Cartas de Noviembre
Las cartas las interceptó el inglés, el de la pérfida Albión, y las retuvo y no las entregó y las depositó, como manda su ordenanza, en los archivos del Almirantazgo donde nadie las ha abierto nunca.
En Cádiz por la década de los sesenta del siglo pasado el encargado del archivo parroquial de la de Nuestra Señora del Rosario, en cuya calle estaban dos de los más saneados negocios de la ciudad, a saber, la bodega Nicolás – solo vino, por favor, nada de tapas y otros subproductos contrarios a Noé – y la Funeraria del mismo nombre que el de la parroquia, que atendía las 24 horas del día pues la Parca no respetaba, entonces, horario alguno, era un marino de la Armada, con rango de escribiente de la misma, heredero de los antiguos escribanos de a bordo. Las envidias muy extendidas en Gades milenaria consideraban que el primer negocio de esa calle, cortada por la de Columela, era la propia parroquia en sí misma considerada, en cuya archivística y asiento de bautismos, entierros y casamientos laboraba tal escribiente de la Armada, por las tardes en horas fuera de servicio.
En las divisas del uniforme estaba bordada una pluma de ganso con el cañón bien cortado para mojarla en tintero y escribir el diario de a bordo en el cuaderno de bitácora. Educadisimo en el trato, noble de condición moral, trabajador puntilloso, cuidaba el archivo con el mismo disciplinado orden que lo hacía por la mañana en la Capitanía General del Estrecho.
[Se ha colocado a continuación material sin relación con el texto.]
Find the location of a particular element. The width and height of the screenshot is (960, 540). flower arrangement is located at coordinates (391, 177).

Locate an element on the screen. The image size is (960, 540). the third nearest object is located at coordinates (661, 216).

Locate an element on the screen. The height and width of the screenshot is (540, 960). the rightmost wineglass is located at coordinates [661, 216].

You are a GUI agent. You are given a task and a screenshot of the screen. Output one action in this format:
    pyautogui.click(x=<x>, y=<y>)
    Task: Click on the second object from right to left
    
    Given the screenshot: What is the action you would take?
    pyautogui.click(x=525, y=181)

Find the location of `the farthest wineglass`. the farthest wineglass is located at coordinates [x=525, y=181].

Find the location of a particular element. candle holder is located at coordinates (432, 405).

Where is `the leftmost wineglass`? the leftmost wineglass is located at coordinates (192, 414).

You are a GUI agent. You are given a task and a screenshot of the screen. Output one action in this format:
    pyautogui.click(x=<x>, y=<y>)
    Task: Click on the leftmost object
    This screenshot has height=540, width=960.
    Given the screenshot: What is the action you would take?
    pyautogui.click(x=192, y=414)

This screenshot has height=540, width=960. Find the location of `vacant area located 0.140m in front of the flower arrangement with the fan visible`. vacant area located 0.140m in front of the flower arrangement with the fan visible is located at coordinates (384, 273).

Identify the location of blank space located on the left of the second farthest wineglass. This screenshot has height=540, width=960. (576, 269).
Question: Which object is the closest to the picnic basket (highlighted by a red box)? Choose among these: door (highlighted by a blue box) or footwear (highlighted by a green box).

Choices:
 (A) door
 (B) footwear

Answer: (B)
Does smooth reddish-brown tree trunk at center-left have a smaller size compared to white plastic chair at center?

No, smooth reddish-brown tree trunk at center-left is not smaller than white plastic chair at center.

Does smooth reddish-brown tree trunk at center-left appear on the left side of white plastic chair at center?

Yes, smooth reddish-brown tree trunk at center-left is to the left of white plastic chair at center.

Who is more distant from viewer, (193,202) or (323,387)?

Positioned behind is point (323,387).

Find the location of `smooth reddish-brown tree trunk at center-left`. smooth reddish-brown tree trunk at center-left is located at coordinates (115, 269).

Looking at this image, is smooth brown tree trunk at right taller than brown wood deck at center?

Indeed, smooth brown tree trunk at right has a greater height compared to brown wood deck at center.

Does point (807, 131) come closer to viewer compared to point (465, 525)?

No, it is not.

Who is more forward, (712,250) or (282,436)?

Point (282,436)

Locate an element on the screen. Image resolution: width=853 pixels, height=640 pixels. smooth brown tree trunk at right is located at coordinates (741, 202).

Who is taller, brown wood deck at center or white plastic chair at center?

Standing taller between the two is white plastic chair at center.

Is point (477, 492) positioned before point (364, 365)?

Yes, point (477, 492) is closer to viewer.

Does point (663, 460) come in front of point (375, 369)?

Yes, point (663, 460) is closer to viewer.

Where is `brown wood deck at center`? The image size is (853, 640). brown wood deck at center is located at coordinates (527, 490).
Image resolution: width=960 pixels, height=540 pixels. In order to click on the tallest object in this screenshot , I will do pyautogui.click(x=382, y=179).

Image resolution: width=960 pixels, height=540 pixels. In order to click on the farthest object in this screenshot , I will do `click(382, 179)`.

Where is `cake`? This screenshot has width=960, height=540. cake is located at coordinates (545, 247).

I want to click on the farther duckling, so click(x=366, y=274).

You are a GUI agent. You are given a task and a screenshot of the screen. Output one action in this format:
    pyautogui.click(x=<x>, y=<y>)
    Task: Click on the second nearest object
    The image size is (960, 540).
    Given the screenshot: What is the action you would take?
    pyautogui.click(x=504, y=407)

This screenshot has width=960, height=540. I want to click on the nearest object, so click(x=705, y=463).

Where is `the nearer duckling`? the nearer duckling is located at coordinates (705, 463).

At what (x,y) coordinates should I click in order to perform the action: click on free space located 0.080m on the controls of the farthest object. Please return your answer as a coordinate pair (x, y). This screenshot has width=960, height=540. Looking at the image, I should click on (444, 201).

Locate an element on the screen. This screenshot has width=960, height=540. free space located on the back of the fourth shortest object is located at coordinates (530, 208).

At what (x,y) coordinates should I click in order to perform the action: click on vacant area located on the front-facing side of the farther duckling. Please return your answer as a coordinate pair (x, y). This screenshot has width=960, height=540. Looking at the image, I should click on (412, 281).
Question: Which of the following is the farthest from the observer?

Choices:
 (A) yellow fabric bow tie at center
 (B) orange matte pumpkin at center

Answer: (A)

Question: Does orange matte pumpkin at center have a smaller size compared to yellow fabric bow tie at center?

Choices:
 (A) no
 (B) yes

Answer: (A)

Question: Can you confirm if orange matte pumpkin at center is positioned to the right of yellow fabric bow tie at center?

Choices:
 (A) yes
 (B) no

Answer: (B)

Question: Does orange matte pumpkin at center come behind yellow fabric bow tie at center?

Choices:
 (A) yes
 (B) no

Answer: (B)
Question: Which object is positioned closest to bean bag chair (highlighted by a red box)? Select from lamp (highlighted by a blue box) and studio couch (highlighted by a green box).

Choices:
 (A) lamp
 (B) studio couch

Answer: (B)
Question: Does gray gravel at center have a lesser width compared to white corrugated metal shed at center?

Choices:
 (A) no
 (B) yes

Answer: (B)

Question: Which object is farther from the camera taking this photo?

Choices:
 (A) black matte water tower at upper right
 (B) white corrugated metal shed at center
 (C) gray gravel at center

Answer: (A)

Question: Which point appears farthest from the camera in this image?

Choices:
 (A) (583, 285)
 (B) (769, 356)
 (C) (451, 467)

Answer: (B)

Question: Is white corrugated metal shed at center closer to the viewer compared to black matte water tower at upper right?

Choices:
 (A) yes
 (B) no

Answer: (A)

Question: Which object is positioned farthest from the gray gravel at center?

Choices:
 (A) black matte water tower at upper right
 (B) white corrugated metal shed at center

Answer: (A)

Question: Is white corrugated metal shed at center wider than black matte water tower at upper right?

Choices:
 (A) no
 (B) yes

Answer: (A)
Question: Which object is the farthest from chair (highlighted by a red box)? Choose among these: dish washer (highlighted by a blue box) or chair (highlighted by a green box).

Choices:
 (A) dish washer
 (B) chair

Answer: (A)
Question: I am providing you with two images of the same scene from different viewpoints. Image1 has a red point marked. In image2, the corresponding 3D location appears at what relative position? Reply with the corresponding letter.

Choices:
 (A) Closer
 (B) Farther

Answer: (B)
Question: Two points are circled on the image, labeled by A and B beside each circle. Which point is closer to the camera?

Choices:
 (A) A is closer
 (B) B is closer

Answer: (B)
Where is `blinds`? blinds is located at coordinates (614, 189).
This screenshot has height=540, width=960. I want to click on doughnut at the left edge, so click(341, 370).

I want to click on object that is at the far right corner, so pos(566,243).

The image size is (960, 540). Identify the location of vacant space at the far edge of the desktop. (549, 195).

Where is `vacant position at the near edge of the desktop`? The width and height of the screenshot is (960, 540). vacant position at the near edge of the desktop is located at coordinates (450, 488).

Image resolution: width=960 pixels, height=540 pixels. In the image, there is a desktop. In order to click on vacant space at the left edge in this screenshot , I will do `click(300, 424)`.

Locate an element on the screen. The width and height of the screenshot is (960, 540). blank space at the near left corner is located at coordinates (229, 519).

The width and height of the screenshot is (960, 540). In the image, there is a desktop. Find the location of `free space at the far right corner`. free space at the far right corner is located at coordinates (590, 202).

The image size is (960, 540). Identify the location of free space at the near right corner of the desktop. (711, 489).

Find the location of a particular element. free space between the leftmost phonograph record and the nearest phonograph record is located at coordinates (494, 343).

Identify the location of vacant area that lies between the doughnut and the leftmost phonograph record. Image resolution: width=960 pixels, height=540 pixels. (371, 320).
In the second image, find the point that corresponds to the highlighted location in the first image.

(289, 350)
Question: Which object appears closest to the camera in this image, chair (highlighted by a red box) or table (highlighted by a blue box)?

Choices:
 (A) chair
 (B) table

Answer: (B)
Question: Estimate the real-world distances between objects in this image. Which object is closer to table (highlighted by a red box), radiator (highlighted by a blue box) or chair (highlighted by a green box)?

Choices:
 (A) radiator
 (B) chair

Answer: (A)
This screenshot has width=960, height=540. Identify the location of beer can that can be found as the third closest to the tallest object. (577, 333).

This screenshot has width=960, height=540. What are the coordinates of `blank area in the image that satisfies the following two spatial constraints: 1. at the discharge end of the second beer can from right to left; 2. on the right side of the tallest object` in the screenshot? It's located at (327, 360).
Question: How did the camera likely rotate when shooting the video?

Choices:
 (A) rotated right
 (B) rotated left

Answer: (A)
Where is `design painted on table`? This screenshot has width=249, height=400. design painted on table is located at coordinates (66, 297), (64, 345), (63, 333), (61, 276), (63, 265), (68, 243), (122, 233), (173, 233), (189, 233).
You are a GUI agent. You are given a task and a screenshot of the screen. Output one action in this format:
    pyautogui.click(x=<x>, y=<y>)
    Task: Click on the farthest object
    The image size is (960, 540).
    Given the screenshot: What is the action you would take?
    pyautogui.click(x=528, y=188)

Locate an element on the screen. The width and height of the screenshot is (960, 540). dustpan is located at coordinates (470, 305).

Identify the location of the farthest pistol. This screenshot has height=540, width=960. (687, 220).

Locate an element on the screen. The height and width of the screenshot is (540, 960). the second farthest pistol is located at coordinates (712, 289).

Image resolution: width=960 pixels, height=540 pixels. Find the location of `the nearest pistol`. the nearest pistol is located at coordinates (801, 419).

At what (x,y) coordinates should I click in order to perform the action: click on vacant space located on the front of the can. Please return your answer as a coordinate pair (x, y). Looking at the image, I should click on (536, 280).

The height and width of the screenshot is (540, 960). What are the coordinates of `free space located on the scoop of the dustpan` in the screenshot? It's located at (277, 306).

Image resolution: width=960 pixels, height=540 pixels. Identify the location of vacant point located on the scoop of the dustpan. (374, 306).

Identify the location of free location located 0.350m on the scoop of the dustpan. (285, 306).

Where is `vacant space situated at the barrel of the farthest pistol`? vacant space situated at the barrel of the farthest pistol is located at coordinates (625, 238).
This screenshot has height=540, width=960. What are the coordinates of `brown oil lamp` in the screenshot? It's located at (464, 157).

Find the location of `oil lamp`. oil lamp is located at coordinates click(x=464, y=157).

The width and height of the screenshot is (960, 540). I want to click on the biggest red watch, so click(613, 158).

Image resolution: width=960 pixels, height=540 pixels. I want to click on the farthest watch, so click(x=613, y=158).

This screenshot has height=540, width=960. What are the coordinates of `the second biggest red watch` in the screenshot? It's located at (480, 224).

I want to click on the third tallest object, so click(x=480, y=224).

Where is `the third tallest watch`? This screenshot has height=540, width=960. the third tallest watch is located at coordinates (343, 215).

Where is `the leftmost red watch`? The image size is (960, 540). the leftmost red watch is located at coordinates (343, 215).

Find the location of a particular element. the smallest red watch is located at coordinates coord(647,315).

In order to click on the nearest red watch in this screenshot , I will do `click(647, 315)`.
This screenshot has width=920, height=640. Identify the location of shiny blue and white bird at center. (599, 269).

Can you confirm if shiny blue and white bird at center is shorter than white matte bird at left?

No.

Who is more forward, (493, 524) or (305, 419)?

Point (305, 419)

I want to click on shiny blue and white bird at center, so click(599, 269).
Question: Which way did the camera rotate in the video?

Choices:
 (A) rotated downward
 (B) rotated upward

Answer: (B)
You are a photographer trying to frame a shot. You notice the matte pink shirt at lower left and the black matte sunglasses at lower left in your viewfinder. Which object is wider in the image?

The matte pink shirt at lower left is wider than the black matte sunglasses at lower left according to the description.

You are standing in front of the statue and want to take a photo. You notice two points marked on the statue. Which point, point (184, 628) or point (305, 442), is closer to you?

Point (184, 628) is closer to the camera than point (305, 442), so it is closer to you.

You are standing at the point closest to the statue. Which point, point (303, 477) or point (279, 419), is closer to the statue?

Se me ha aparecido en uniforme de verano y lo traigo aquí este noviembre frío y húmedo, en la baja Andalucía, cuando ya no hay escribientes de nada sino gentes que manejan instrumentos infernales de unos y ceros sin orden ni concierto conocidos, llamados procesadores de textos que ya ni se imprimen porque, como los mensajes del arcángel Rafael a Tobías, vuelan por coordenadas astrales desde Cádiz a Babilonia para asombro de las gentes. Lo he convocado a esta columna al leer que cien cartas escritas por, o en nombre de, novias, esposas y parientes franceses dirigidas a marinos de esa misma nacionalidad y que nunca fueron entregadas a sus destinatarios durante la Guerra de los Siete años porque los habían hecho prisioneros marinos ingleses y han estado en los archivos del Almirantazgo 265 años hasta que han sido abiertas y leídas por un investigador universitario.Invoco, pues, la memoria de aquellas doscientas sesenta y cinco personas, presentes ya ante el Señor del universo desde hace dos siglos y medio cuando menos, con sus anhelos, sus inquietudes por la vida y la salud de sus hijos, esposos, amigos, padres, que hubieron de ir al escribano de Caen, o al de Concarneau o al de El Havre, o al cura de su aldea o su pueblo para que escribiera sus afanes. Las cartas las interceptó el inglés, el de la pérfida Albión, y las retuvo y no las entregó y las depositó, como manda su ordenanza, en los archivos del Almirantazgo donde nadie las ha abierto hasta que un investigador las ha descubierto y tras el oportuno placet por si había algún terrible secreto las ha leído. Las cartas fueron escritas entre 1757 y 1758 siendo el 247 sucesor de Simón bar Joná Benedicto XIV en la vida civil Prospero Lorenzo Lambertini elegido en un cónclave que duró duró seis meses, por causa de la adscripción de los cardenales a las potencias extranjeras y a los intereses de las mismas. En ese año de 1757 de nuestras cartas, reinaba en España Fernando VI, llamado «el Prudente» o «el Justo». La guerra de los Siete Años, con motivo de la cual se escribieron las cartas, hizo perder terreno e influencia comercial a Francia a favor de Gran Bretaña.